◆ **Exercise instructions**
Lines from the one containing "community or fire station." to the end of the records, both ends included and exactly as written, are the whole answer, and no pictures go in it.

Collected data
====
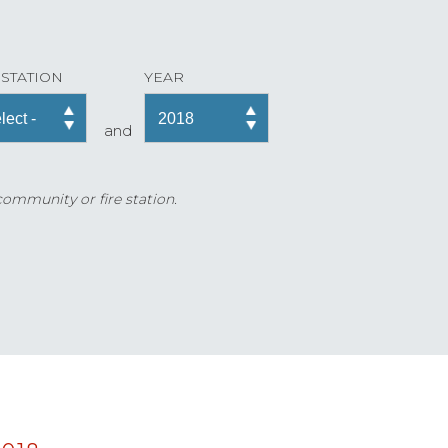
 STATION
YEAR
and
 community or fire station.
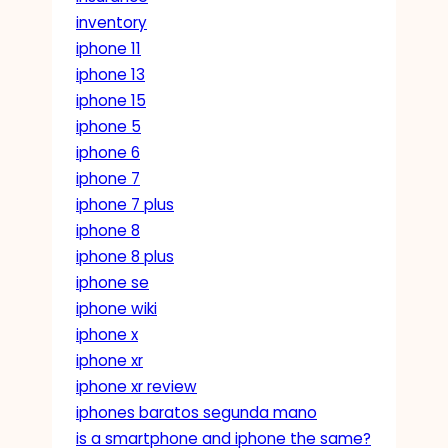
inventory
iphone 11
iphone 13
iphone 15
iphone 5
iphone 6
iphone 7
iphone 7 plus
iphone 8
iphone 8 plus
iphone se
iphone wiki
iphone x
iphone xr
iphone xr review
iphones baratos segunda mano
is a smartphone and iphone the same?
====
◆ **Output for this exercise**
 community or fire station.
inventory
iphone 11
iphone 13
iphone 15
iphone 5
iphone 6
iphone 7
iphone 7 plus
iphone 8
iphone 8 plus
iphone se
iphone wiki
iphone x
iphone xr
iphone xr review
iphones baratos segunda mano
is a smartphone and iphone the same?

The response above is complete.